-- Directions for this task --
Nothing but the records, transcribed verbatim and stripped of images, should appear in the answer.

-- Records supplied --

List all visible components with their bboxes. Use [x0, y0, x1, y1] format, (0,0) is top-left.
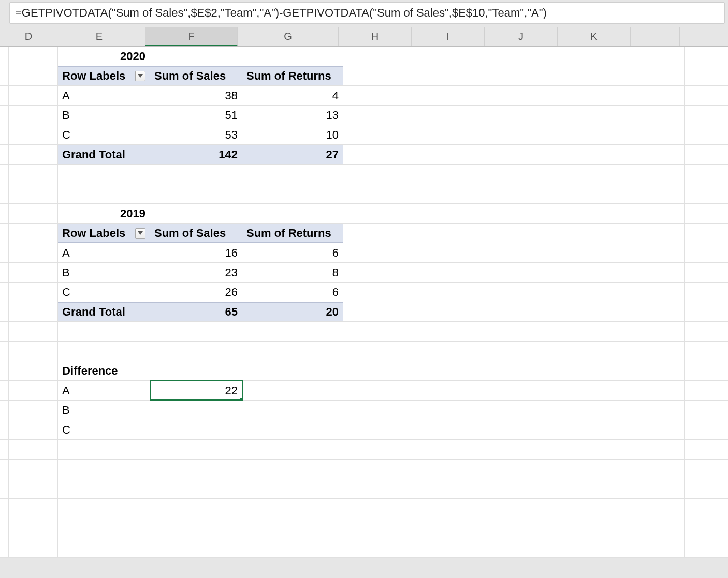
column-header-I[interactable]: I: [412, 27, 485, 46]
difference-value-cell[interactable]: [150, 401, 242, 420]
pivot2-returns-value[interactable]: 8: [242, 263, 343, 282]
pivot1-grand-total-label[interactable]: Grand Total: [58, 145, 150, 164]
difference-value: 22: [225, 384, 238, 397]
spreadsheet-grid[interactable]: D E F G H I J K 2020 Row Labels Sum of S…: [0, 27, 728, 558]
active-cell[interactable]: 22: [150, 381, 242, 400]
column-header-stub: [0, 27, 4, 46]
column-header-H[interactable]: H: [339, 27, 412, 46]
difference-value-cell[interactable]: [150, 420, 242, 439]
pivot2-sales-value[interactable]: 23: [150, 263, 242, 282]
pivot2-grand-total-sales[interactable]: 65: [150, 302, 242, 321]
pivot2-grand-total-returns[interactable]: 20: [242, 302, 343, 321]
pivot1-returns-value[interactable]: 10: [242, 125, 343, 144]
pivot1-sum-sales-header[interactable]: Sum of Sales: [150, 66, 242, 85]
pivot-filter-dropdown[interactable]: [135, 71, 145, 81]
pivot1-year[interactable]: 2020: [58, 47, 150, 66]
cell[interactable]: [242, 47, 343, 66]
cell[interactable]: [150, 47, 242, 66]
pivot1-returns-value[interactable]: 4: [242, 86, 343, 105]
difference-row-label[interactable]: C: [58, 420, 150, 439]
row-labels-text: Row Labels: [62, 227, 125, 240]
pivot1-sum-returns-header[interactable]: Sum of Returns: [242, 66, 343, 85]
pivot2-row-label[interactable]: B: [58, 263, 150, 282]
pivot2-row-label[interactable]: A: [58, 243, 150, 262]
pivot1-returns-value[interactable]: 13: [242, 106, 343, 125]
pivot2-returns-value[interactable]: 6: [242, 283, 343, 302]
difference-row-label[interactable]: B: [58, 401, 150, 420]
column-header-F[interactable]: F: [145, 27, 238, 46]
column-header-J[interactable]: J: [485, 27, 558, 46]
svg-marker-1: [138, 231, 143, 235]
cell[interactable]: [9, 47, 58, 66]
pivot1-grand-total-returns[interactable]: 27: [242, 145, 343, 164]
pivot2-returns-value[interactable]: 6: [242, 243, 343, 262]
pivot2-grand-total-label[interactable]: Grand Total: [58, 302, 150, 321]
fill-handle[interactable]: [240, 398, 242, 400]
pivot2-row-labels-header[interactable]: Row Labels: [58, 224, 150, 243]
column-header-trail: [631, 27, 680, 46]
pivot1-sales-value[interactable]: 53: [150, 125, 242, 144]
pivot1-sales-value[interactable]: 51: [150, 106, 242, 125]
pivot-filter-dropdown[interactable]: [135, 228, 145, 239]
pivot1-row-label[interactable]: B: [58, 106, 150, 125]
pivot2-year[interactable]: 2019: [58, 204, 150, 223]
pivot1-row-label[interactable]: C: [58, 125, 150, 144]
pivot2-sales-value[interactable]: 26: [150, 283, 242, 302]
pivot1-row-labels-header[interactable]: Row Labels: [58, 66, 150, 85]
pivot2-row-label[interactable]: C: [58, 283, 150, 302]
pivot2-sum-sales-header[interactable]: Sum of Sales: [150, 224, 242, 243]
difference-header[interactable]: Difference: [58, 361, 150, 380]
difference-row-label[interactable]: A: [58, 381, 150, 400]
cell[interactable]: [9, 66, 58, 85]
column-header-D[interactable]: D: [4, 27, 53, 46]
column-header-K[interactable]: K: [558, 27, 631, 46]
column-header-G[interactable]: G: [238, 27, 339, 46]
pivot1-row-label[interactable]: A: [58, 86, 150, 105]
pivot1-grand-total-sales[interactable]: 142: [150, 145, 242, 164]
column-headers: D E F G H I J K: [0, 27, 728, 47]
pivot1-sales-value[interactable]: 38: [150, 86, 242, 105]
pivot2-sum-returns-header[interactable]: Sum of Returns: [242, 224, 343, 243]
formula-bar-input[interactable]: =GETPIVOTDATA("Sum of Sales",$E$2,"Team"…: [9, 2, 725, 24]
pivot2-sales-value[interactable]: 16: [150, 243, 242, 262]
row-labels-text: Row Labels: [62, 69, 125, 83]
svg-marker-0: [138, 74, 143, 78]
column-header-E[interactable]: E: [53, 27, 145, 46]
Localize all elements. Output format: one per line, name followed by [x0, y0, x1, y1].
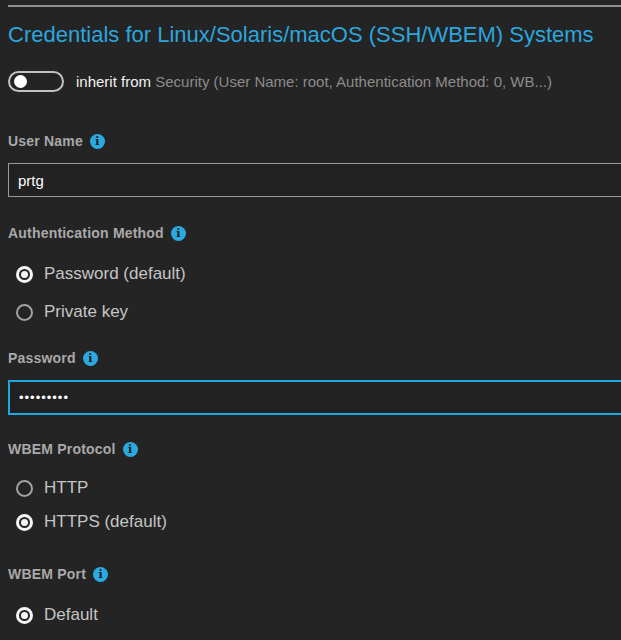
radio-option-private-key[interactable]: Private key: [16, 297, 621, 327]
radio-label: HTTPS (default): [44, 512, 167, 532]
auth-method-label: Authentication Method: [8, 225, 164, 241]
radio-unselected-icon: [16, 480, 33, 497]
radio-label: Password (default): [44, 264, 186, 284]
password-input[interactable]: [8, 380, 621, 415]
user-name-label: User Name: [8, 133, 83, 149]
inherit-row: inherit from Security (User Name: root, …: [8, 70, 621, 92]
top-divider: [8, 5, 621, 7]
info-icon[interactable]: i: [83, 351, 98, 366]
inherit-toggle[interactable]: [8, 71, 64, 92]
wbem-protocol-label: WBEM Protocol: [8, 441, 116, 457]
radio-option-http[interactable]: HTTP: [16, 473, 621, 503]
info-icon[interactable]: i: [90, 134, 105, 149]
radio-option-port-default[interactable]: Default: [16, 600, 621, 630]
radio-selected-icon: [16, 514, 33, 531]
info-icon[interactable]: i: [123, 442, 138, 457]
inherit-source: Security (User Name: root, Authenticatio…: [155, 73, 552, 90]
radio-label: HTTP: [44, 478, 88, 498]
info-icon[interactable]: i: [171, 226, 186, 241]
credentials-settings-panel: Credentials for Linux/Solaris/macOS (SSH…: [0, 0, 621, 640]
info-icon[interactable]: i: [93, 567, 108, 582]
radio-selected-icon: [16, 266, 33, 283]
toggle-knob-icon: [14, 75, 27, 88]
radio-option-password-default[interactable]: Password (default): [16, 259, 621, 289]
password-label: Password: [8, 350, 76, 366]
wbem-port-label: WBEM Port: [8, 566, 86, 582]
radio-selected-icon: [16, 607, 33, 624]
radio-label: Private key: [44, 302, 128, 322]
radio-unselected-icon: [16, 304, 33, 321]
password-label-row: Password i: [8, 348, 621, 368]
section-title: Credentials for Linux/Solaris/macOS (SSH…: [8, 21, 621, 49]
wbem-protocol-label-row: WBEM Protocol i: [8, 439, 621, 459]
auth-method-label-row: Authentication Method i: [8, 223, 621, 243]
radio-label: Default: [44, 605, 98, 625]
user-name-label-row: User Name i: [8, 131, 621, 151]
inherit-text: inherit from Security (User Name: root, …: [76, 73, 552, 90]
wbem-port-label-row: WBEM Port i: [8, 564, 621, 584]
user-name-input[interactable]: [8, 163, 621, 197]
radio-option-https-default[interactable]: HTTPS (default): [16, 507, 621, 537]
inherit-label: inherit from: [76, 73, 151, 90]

-- Answer space --
List all visible components with their bboxes. Use [x0, y0, x1, y1] format, (0,0) is top-left.
column-header-I[interactable]: I: [412, 27, 485, 46]
difference-value-cell[interactable]: [150, 401, 242, 420]
pivot2-returns-value[interactable]: 8: [242, 263, 343, 282]
pivot1-grand-total-label[interactable]: Grand Total: [58, 145, 150, 164]
difference-value: 22: [225, 384, 238, 397]
spreadsheet-grid[interactable]: D E F G H I J K 2020 Row Labels Sum of S…: [0, 27, 728, 558]
active-cell[interactable]: 22: [150, 381, 242, 400]
column-header-stub: [0, 27, 4, 46]
column-header-H[interactable]: H: [339, 27, 412, 46]
difference-value-cell[interactable]: [150, 420, 242, 439]
pivot2-sales-value[interactable]: 23: [150, 263, 242, 282]
pivot2-grand-total-sales[interactable]: 65: [150, 302, 242, 321]
pivot2-grand-total-returns[interactable]: 20: [242, 302, 343, 321]
pivot1-returns-value[interactable]: 10: [242, 125, 343, 144]
pivot1-sum-sales-header[interactable]: Sum of Sales: [150, 66, 242, 85]
pivot-filter-dropdown[interactable]: [135, 71, 145, 81]
pivot1-year[interactable]: 2020: [58, 47, 150, 66]
cell[interactable]: [242, 47, 343, 66]
cell[interactable]: [150, 47, 242, 66]
pivot1-returns-value[interactable]: 4: [242, 86, 343, 105]
difference-row-label[interactable]: C: [58, 420, 150, 439]
row-labels-text: Row Labels: [62, 227, 125, 240]
pivot1-sum-returns-header[interactable]: Sum of Returns: [242, 66, 343, 85]
pivot2-row-label[interactable]: B: [58, 263, 150, 282]
pivot2-row-label[interactable]: A: [58, 243, 150, 262]
pivot1-returns-value[interactable]: 13: [242, 106, 343, 125]
pivot2-returns-value[interactable]: 6: [242, 283, 343, 302]
difference-row-label[interactable]: B: [58, 401, 150, 420]
column-header-F[interactable]: F: [145, 27, 238, 46]
column-header-J[interactable]: J: [485, 27, 558, 46]
svg-marker-1: [138, 231, 143, 235]
cell[interactable]: [9, 47, 58, 66]
pivot1-grand-total-returns[interactable]: 27: [242, 145, 343, 164]
pivot2-returns-value[interactable]: 6: [242, 243, 343, 262]
pivot2-grand-total-label[interactable]: Grand Total: [58, 302, 150, 321]
fill-handle[interactable]: [240, 398, 242, 400]
pivot2-row-labels-header[interactable]: Row Labels: [58, 224, 150, 243]
column-header-trail: [631, 27, 680, 46]
pivot1-sales-value[interactable]: 53: [150, 125, 242, 144]
pivot1-sales-value[interactable]: 51: [150, 106, 242, 125]
pivot-filter-dropdown[interactable]: [135, 228, 145, 239]
pivot1-row-label[interactable]: B: [58, 106, 150, 125]
pivot2-year[interactable]: 2019: [58, 204, 150, 223]
pivot1-row-label[interactable]: C: [58, 125, 150, 144]
pivot2-sales-value[interactable]: 26: [150, 283, 242, 302]
pivot1-row-labels-header[interactable]: Row Labels: [58, 66, 150, 85]
pivot2-row-label[interactable]: C: [58, 283, 150, 302]
pivot2-sum-sales-header[interactable]: Sum of Sales: [150, 224, 242, 243]
difference-header[interactable]: Difference: [58, 361, 150, 380]
difference-row-label[interactable]: A: [58, 381, 150, 400]
cell[interactable]: [9, 66, 58, 85]
column-header-D[interactable]: D: [4, 27, 53, 46]
column-header-K[interactable]: K: [558, 27, 631, 46]
column-header-G[interactable]: G: [238, 27, 339, 46]
pivot1-row-label[interactable]: A: [58, 86, 150, 105]
pivot1-grand-total-sales[interactable]: 142: [150, 145, 242, 164]
column-headers: D E F G H I J K: [0, 27, 728, 47]
pivot1-sales-value[interactable]: 38: [150, 86, 242, 105]
pivot2-sum-returns-header[interactable]: Sum of Returns: [242, 224, 343, 243]
formula-bar-input[interactable]: =GETPIVOTDATA("Sum of Sales",$E$2,"Team"…: [9, 2, 725, 24]
pivot2-sales-value[interactable]: 16: [150, 243, 242, 262]
row-labels-text: Row Labels: [62, 69, 125, 83]
svg-marker-0: [138, 74, 143, 78]
column-header-E[interactable]: E: [53, 27, 145, 46]
Localize all elements. Output format: one per line, name followed by [x0, y0, x1, y1].
radio-option-private-key[interactable]: Private key: [16, 297, 621, 327]
radio-label: HTTPS (default): [44, 512, 167, 532]
auth-method-label: Authentication Method: [8, 225, 164, 241]
radio-unselected-icon: [16, 480, 33, 497]
radio-label: Password (default): [44, 264, 186, 284]
password-input[interactable]: [8, 380, 621, 415]
user-name-label: User Name: [8, 133, 83, 149]
inherit-row: inherit from Security (User Name: root, …: [8, 70, 621, 92]
top-divider: [8, 5, 621, 7]
info-icon[interactable]: i: [83, 351, 98, 366]
inherit-toggle[interactable]: [8, 71, 64, 92]
wbem-protocol-label: WBEM Protocol: [8, 441, 116, 457]
radio-option-http[interactable]: HTTP: [16, 473, 621, 503]
info-icon[interactable]: i: [90, 134, 105, 149]
radio-option-port-default[interactable]: Default: [16, 600, 621, 630]
radio-selected-icon: [16, 514, 33, 531]
info-icon[interactable]: i: [123, 442, 138, 457]
inherit-source: Security (User Name: root, Authenticatio…: [155, 73, 552, 90]
radio-label: HTTP: [44, 478, 88, 498]
info-icon[interactable]: i: [171, 226, 186, 241]
credentials-settings-panel: Credentials for Linux/Solaris/macOS (SSH…: [0, 0, 621, 640]
info-icon[interactable]: i: [93, 567, 108, 582]
radio-selected-icon: [16, 266, 33, 283]
toggle-knob-icon: [14, 75, 27, 88]
radio-option-password-default[interactable]: Password (default): [16, 259, 621, 289]
password-label: Password: [8, 350, 76, 366]
wbem-port-label: WBEM Port: [8, 566, 86, 582]
radio-selected-icon: [16, 607, 33, 624]
radio-label: Private key: [44, 302, 128, 322]
radio-unselected-icon: [16, 304, 33, 321]
password-label-row: Password i: [8, 348, 621, 368]
section-title: Credentials for Linux/Solaris/macOS (SSH…: [8, 21, 621, 49]
wbem-protocol-label-row: WBEM Protocol i: [8, 439, 621, 459]
auth-method-label-row: Authentication Method i: [8, 223, 621, 243]
radio-label: Default: [44, 605, 98, 625]
user-name-label-row: User Name i: [8, 131, 621, 151]
inherit-text: inherit from Security (User Name: root, …: [76, 73, 552, 90]
wbem-port-label-row: WBEM Port i: [8, 564, 621, 584]
user-name-input[interactable]: [8, 163, 621, 197]
radio-option-https-default[interactable]: HTTPS (default): [16, 507, 621, 537]
inherit-label: inherit from: [76, 73, 151, 90]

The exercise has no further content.